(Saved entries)
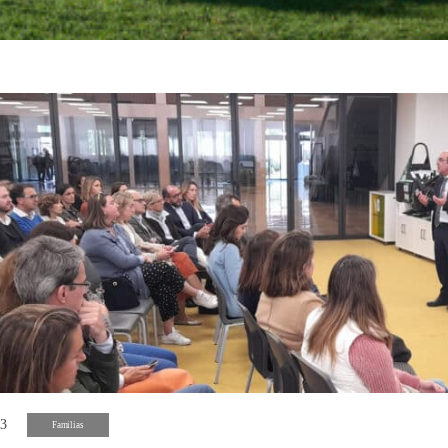
23
Familias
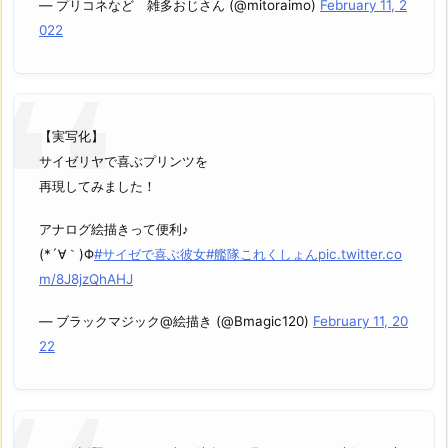
— プリコネなど 雑多おじさん (@mitoraimo)
February 11, 2
022
【実写化】
サイゼリヤで喜ぶプリンツを
再現してみました！
アナログ絵描きって便利♪
(*´∀｀)Φ
#サイゼで喜ぶ彼女
#艦隊これくしょん
pic.twitter.co
m/8J8jzQhAHJ
— ブラックマジック@絵描き (@Bmagic120)
February 11, 20
22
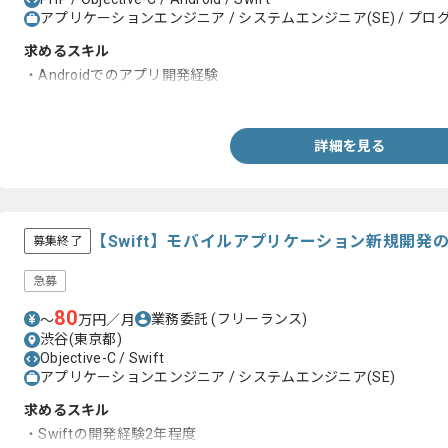
アプリケーションエンジニア / システムエンジニア(SE) / プログ
求めるスキル
・Androidでのアプリ開発経験
・Swiftでのアプリ開発経験
詳細を見る
【Swift】モバイルアプリケーション新規開発
募集終了
急募
80
業務委託
(フリーランス)
〜
万円／月
渋谷(東京都)
Objective-C / Swift
アプリケーションエンジニア / システムエンジニア(SE)
求めるスキル
・Swiftの開発経験2年程度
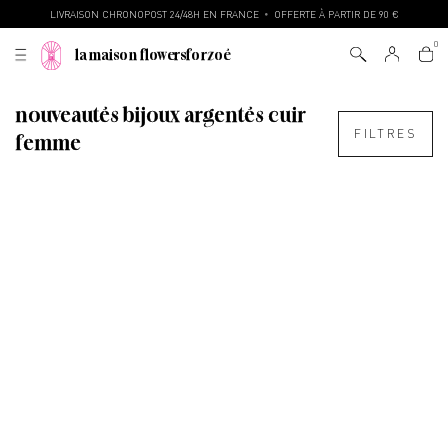
LIVRAISON CHRONOPOST 24/48H EN FRANCE
OFFERTE À PARTIR DE 90 €
•
la maison flowersforzoé
nouveautés bijoux argentés cuir
FILTRES
femme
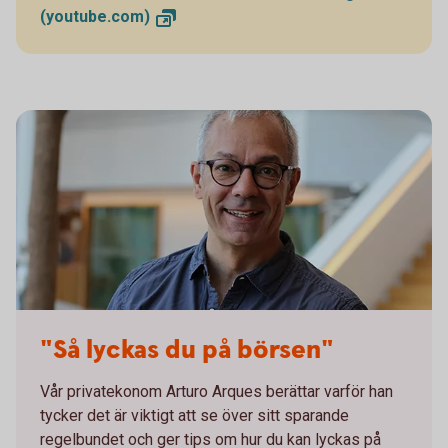
(youtube.com)
Arturo Arques
"Så lyckas du på börsen"
Vår privatekonom Arturo Arques berättar varför han
tycker det är viktigt att se över sitt sparande
regelbundet och ger tips om hur du kan lyckas på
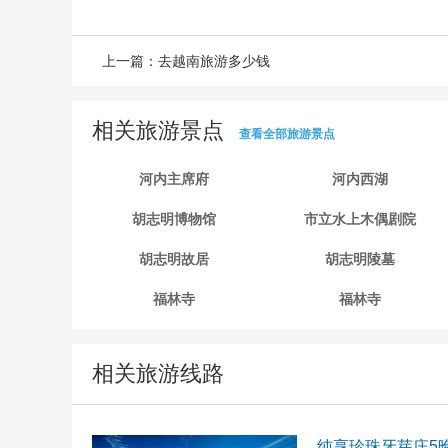
上一篇：
去越南旅游多少钱
相关旅游景点
查看全部旅游景点
河内主席府
河内西湖
胡志明博物馆
市立水上木偶剧院
胡志明故居
胡志明陵墓
福林寺
福林寺
相关旅游线路
纯享珍珠牙芽庄5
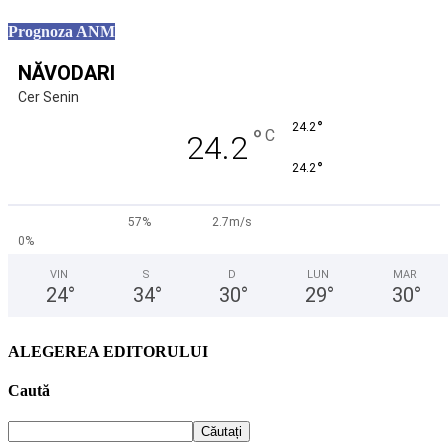
Prognoza ANM
NĂVODARI
Cer Senin
°
24.2
°
C
24.2
°
24.2
57%
2.7m/s
0%
VIN
S
D
LUN
MAR
24
°
34
°
30
°
29
°
30
°
ALEGEREA EDITORULUI
Caută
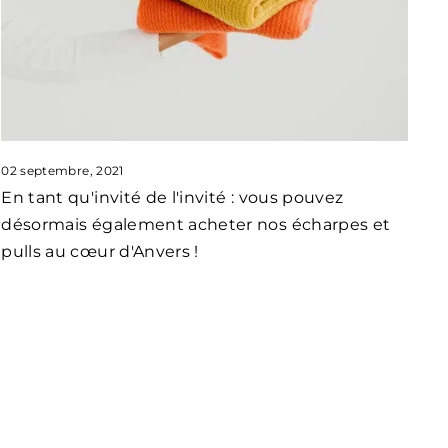
02 septembre, 2021
En tant qu'invité de l'invité : vous pouvez
désormais également acheter nos écharpes et
pulls au cœur d'Anvers !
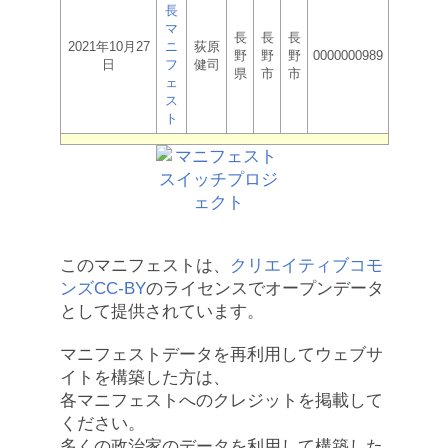
長
マ
長
長
長
2021年10月27
ニ
荻原
野
野
野
0000000989
日
フ
健司
県
市
市
ェ
ス
ト
このマニフェストは、
クリエイティブコモ
ンズCC-BY
のライセンスでオープンデータ
として提供されています。
マニフェストデータを再利用してウェブサ
イトを構築した方は、
各マニフェストへのクレジットを掲載して
ください。
多くの政治家のデータを利用して構築した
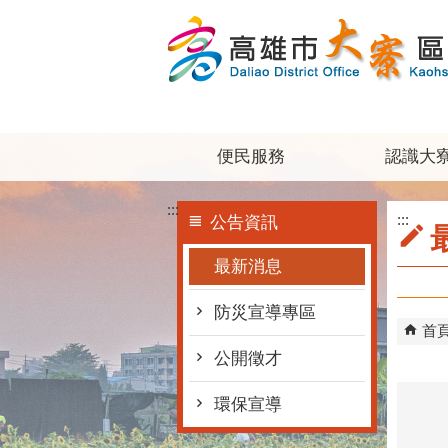
跳到主要內容區塊
便民服務
認識大
:::
:::
公告資訊
最新消息
防災宣導專區
首
公開徵才
環保宣導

Your instructions:
Omit every picture while transcribing the records above exactly.

Exercise result:
23
Familias
— プリコネなど 雑多おじさん (@mitoraimo)
February 11, 2
022
【実写化】
サイゼリヤで喜ぶプリンツを
再現してみました！
アナログ絵描きって便利♪
(*´∀｀)Φ
#サイゼで喜ぶ彼女
#艦隊これくしょん
pic.twitter.co
m/8J8jzQhAHJ
— ブラックマジック@絵描き (@Bmagic120)
February 11, 20
22
アプリケーションエンジニア / システムエンジニア(SE) / プログ
求めるスキル
・Androidでのアプリ開発経験
・Swiftでのアプリ開発経験
詳細を見る
【Swift】モバイルアプリケーション新規開発
募集終了
急募
80
業務委託
(フリーランス)
〜
万円／月
渋谷(東京都)
Objective-C / Swift
アプリケーションエンジニア / システムエンジニア(SE)
求めるスキル
・Swiftの開発経験2年程度
LIVRAISON CHRONOPOST 24/48H EN FRANCE
OFFERTE À PARTIR DE 90 €
•
la maison flowersforzoé
nouveautés bijoux argentés cuir
FILTRES
femme
(youtube.com)
Arturo Arques
"Så lyckas du på börsen"
Vår privatekonom Arturo Arques berättar varför han
tycker det är viktigt att se över sitt sparande
regelbundet och ger tips om hur du kan lyckas på
上一篇：
去越南旅游多少钱
相关旅游景点
查看全部旅游景点
河内主席府
河内西湖
胡志明博物馆
市立水上木偶剧院
胡志明故居
胡志明陵墓
福林寺
福林寺
相关旅游线路
纯享珍珠牙芽庄5
Prognoza ANM
NĂVODARI
Cer Senin
°
24.2
°
C
24.2
°
24.2
57%
2.7m/s
0%
VIN
S
D
LUN
MAR
24
°
34
°
30
°
29
°
30
°
ALEGEREA EDITORULUI
Caută
02 septembre, 2021
En tant qu'invité de l'invité : vous pouvez
désormais également acheter nos écharpes et
pulls au cœur d'Anvers !
長
マ
長
長
長
2021年10月27
ニ
荻原
野
野
野
0000000989
日
フ
健司
県
市
市
ェ
ス
ト
このマニフェストは、
クリエイティブコモ
ンズCC-BY
のライセンスでオープンデータ
として提供されています。
マニフェストデータを再利用してウェブサ
イトを構築した方は、
各マニフェストへのクレジットを掲載して
ください。
多くの政治家のデータを利用して構築した
跳到主要內容區塊
便民服務
認識大
:::
:::
公告資訊
最新消息
防災宣導專區
首
公開徵才
環保宣導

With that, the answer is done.